= 1998 Jesse pipeline explosion =

1998 pipeline explosion in Nigeria

On 18 October 1998, a pipeline explosion occurred in the community of Jesse (geographical coordinates ), 290 km southeast of Lagos, Nigeria. The cause of the blast has been debated. The Nigerian government stated the explosion took place after scavengers intentionally ruptured the pipeline with their tools and ignited the blaze; however, others have stated the pipeline ruptured due to a lack of maintenance and neglect with a cigarette igniting the fire. With 1,082 deaths attributed to the blast, the 1998 Jesse explosion has the distinction of being the deadliest pipeline explosion to have occurred in Nigeria.
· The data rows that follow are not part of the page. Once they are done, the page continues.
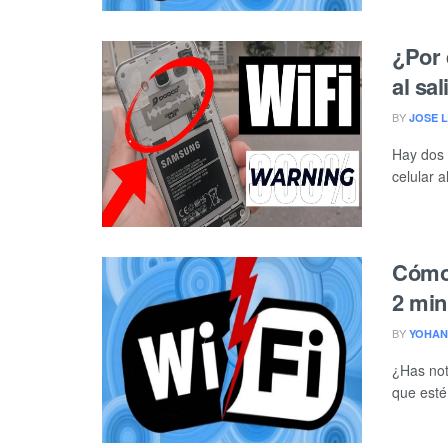
¿Por 
al sa
BY
JOSE 
Hay dos 
celular a
Cómo 
2 min
BY
YOHAN
¿Has not
que esté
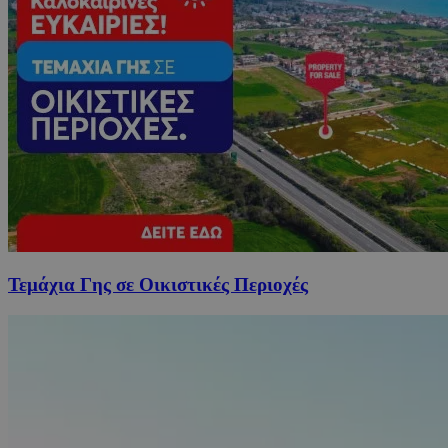
Τεμάχια Γης σε Οικιστικές Περιοχές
Located in the Niger Delta, the ruptured pipeline was owned by the Nigerian National Petroleum Corporation (NNPC), and served as a link between an oil refinery in the southeastern town of Warri, 340 km southeast of Lagos, and Kaduna, 610 km north of Warri. After igniting on 18 October, the fire burned until a firefighting company from the United States was able to extinguish the blaze on 23 October with a nitrogen-rich foam. During a visit on 19 October, Nigerian President Abdulsalami Abubakar promised to provide the necessary support to give aid in addition to develop solutions to prevent these types of tragedies from occurring again.
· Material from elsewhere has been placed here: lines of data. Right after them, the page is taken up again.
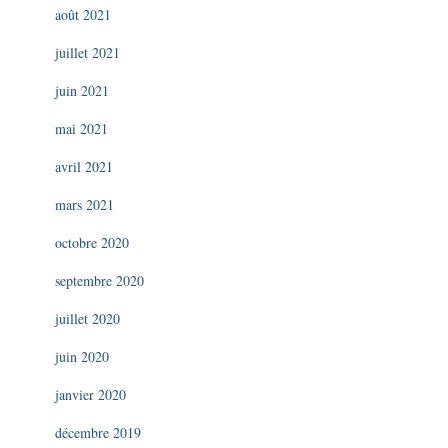
août 2021
juillet 2021
juin 2021
mai 2021
avril 2021
mars 2021
octobre 2020
septembre 2020
juillet 2020
juin 2020
janvier 2020
décembre 2019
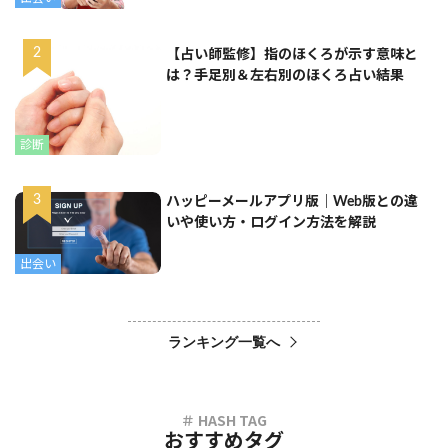
【占い師監修】指のほくろが示す意味と
は？手足別＆左右別のほくろ占い結果
診断
ハッピーメールアプリ版｜Web版との違
いや使い方・ログイン方法を解説
出会い
ランキング一覧へ
おすすめタグ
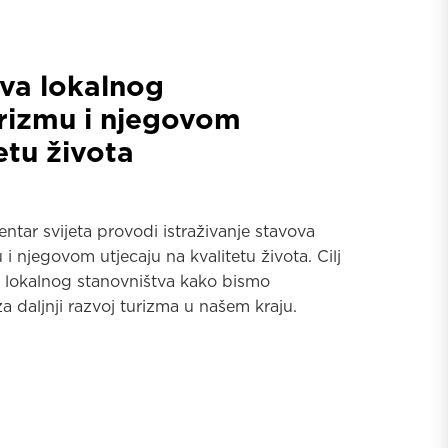
ova lokalnog
urizmu i njegovom
etu života
ntar svijeta provodi istraživanje stavova
i njegovom utjecaju na kvalitetu života. Cilj
nja lokalnog stanovništva kako bismo
za daljnji razvoj turizma u našem kraju.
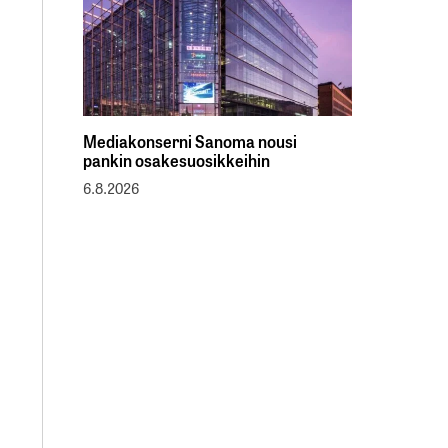
Mediakonserni Sanoma nousi
pankin osakesuosikkeihin
6.8.2026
Weeks after the explosion, the death toll continued to rise as many of those with injuries died while in hospitals, while others fled care as a result of fearing arrest by the Nigerian government on suspicion of igniting the blaze. Due to the intensity of the blaze, many victims were too badly burned to be identified, and as a result over 300 bodies were buried in mass graves.